Tuesday, July 30, 2013

Homilies on the Book of the Prophet Ezekiel by Gregory the Great / Works of Love

Gregory the Great

Gregory the Great was the head of the church of Rome from 590-604. He preached a series of sermons (homilies) on Ezekiel in 593 while the Lombards were besieging Rome. After eight years, several priests asked him to take the notes from these sermons and edit them into a readable format. (During this whole period, Rome was constantly attacked by barbarians. Also in 593, the first woman empress took control in Japan, Empress Suiko.) For further information, see Gregory the Great.

Gregory the Great

Homilies on the Book of the Prophet Ezekiel

“Now, there are two lives of holy preachers, the active, of course, and the contemplative, but the active precedes the contemplative in time, since contemplation ensues from a good work. For the contemplative confers greater merit than the active, because the latter strives in the practice of instant labor, while the former indeed tastes future rest with secret savor.” (Commentary on Ezekiel 1:8, Page 63)

Analysis


If you’re familiar with the first chapter of Ezekiel, you know that it’s full of bizarre imagery.

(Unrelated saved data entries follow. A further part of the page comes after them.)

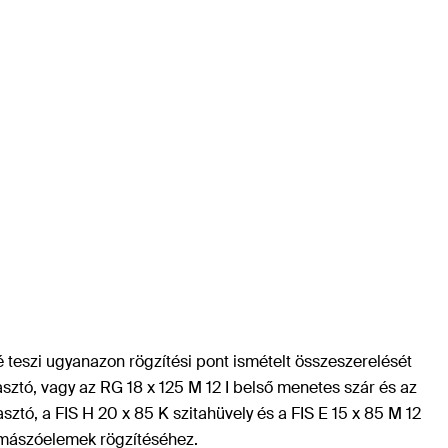
 teszi ugyanazon rögzítési pont ismételt összeszerelését
asztó, vagy az RG 18 x 125 M 12 I belső menetes szár és az
sztó, a FIS H 20 x 85 K szitahüvely és a FIS E 15 x 85 M 12
s mászóelemek rögzítéséhez.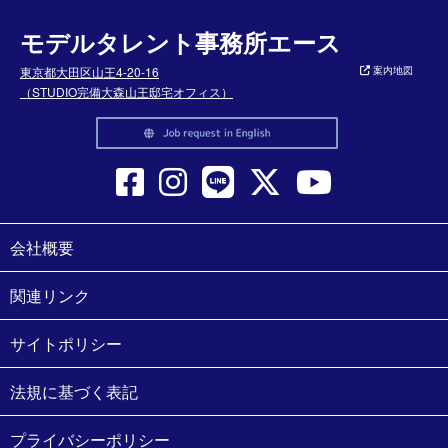
モデルタレント事務所エース
東京都大田区山王4-20-16
案内地図
（STUDIO完備大森山王邸宅オフィス）
会社概要
関連リンク
サイトポリシー
法規に基づく表記
プライバシーポリシー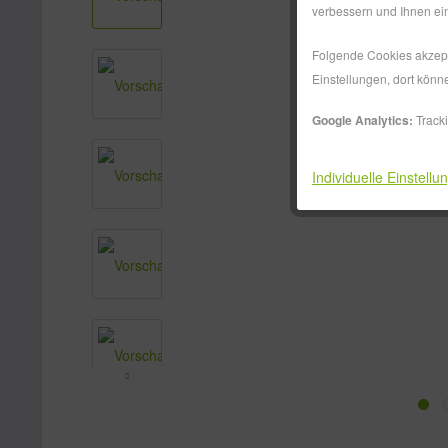
verbessern und Ihnen ein
Folgende Cookies akzepti
Einstellungen, dort könn
Google Analytics:
Track
Individuelle Einstellu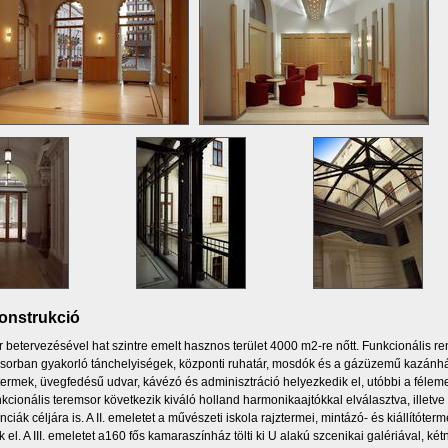
onstrukció
ér betervezésével hat szintre emelt hasznos terület 4000 m2-re nőtt. Funkcionális ren
sorban gyakorló tánchelyiségek, központi ruhatár, mosdók és a gázüzemű kazánház 
ermek, üvegfedésű udvar, kávézó és adminisztráció helyezkedik el, utóbbi a félemele
nkcionális teremsor következik kiváló holland harmonikaajtókkal elválasztva, illetve
nciák céljára is. A II. emeletet a művészeti iskola rajztermei, mintázó- és kiállítóte
k el. A III. emeletet a160 fős kamaraszínház tölti ki U alakú szcenikai galériával, két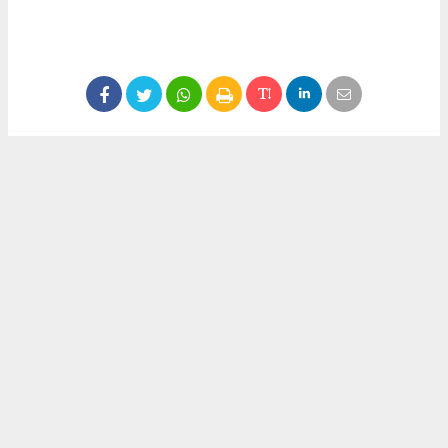
Anadolu Ajansı (AA), İhlas Haber Ajansı (İHA),
Demirören Haber Ajansı (DHA) ve diğer ajanslar
tarafından eklenen tüm haberler, sitemizin
editörlerinin müdahalesi olmadan ajans kanallarından
çekilmektedir. Bu haberlerde yer alan hukuki
muhataplar haberi geçen ajanslar olup sitemizin hiç
bir editörü sorumlu tutulamaz...
#didemtürkmen
#siyaset
#görev
#cumhuriyetve emekpartisi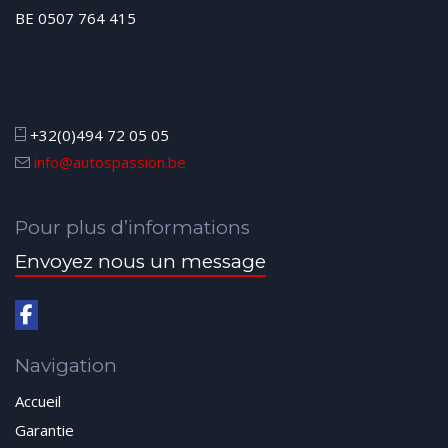
BE 0507 764 415
+32(0)494 72 05 05
info@autospassion.be
Pour plus d’informations
Envoyez nous un message
Navigation
Accueil
Garantie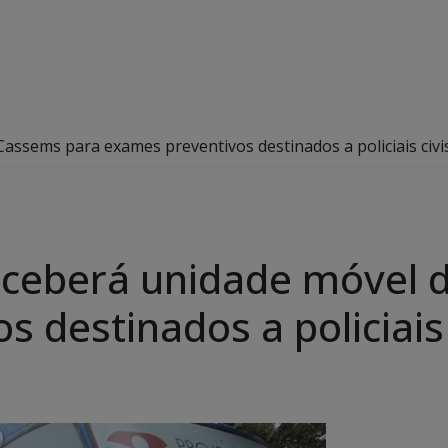
assems para exames preventivos destinados a policiais civi
eceberá unidade móvel 
 destinados a policiais 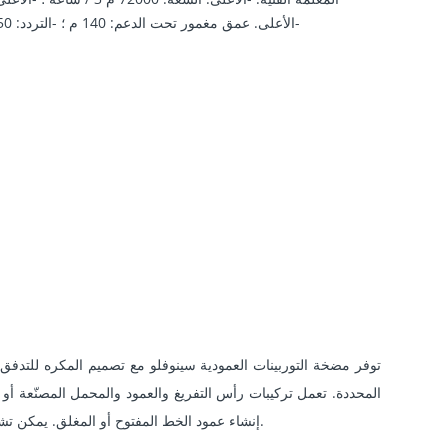
-الأعلى. عمق مغمور تحت الدعم: 140 م ؛ -التردد: 50 هرتز / 60 هرتز ؛
توفر مضخة التوربينات العمودية سينوفلو مع تصميم المكره للتدفق 
المحددة. تعمل تركيبات رأس التفريغ والعمود والمحمل المصنّعة أ
إنشاء عمود الخط المفتوح أو المغلق. يمكن تشغيلها بواسطة محرك نيما القياسي أو محرك الديزل من خلال صندوق تروس الزاوية اليمنى.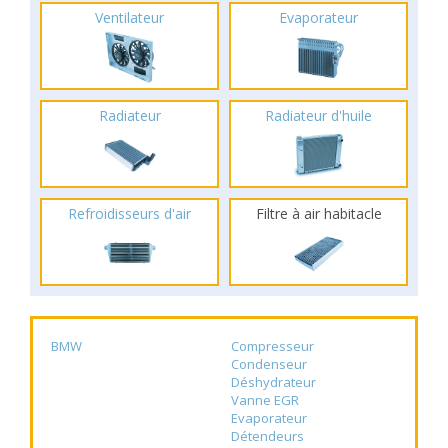
Ventilateur
Evaporateur
Radiateur
Radiateur d'huile
Refroidisseurs d'air
Filtre à air habitacle
BMW
Compresseur
Condenseur
Déshydrateur
Vanne EGR
Evaporateur
Détendeurs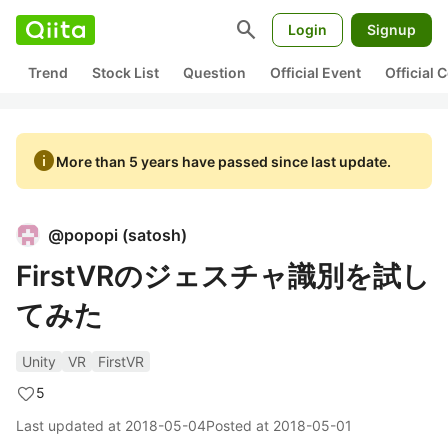
search
Login
Signup
Trend
Stock List
Question
Official Event
Official
info
More than 5 years have passed since last update.
@
popopi
(
satosh
)
FirstVRのジェスチャ識別を試し
てみた
Unity
VR
FirstVR
5
Last updated at
2018-05-04
Posted at
2018-05-01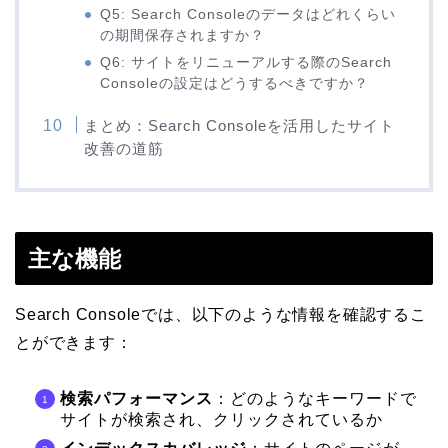
Q5: Search Consoleのデータはどれくらい
の期間保存されますか？
Q6: サイトをリニューアルする際のSearch
Consoleの設定はどうするべきですか？
まとめ：Search Consoleを活用したサイト
改善の道筋
主な機能
Search Consoleでは、以下のような情報を確認するこ
とができます：
検索パフォーマンス
：どのようなキーワードで
サイトが検索され、クリックされているか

Consider verses 4-5, “I looked, and I saw a windstorm coming out of the north—an immense cloud with flashing lightning and surrounded by brilliant light. The center of the fire looked like glowing metal, and in the fire was what looked like four living creatures.” Ezekiel also mentions that these “four living creatures” have wings, and, under these wings, hands. After Gregory stops to mention the two ways to live (active and contemplative), he relates the wing over the hand to the contemplative being better than the active. While this particular interpretation might bother you, he also backs up this idea with the story of Mary and Martha in Luke 10:38-42. In this passage, Gregory states an interesting idea. We need two different ways of living. We must act in love and obedience, and when our work is complete we need to rest and contemplate (think about) our communion with God, especially our future rest with him.

Application


While I don’t know how I feel about Gregory’s interpretation of Ezekiel, his point here is grounded in Scripture. What I like about this particular passage is that Gregory stands the way I think on its head. I often believe that I need to think first, really hard and really well, and then act on what I’ve been thinking. But Gregory says that we should act first, and then rest in our hope, the future rest we have with God. Now I don’t think that Gregory is saying that we shouldn’t plan, but I do think he is talking about the value of meditation. I think many times we value meditation as a form of mental exercise rather than enjoying thoughts of Christ as a resting in hope after our works of love. What do you think?

Acknowledgments

I used Homilies on the Book of the Prophet Ezekiel for its translation and introduction. Ms. Tomkinson has provided a valuable service to the Christian community.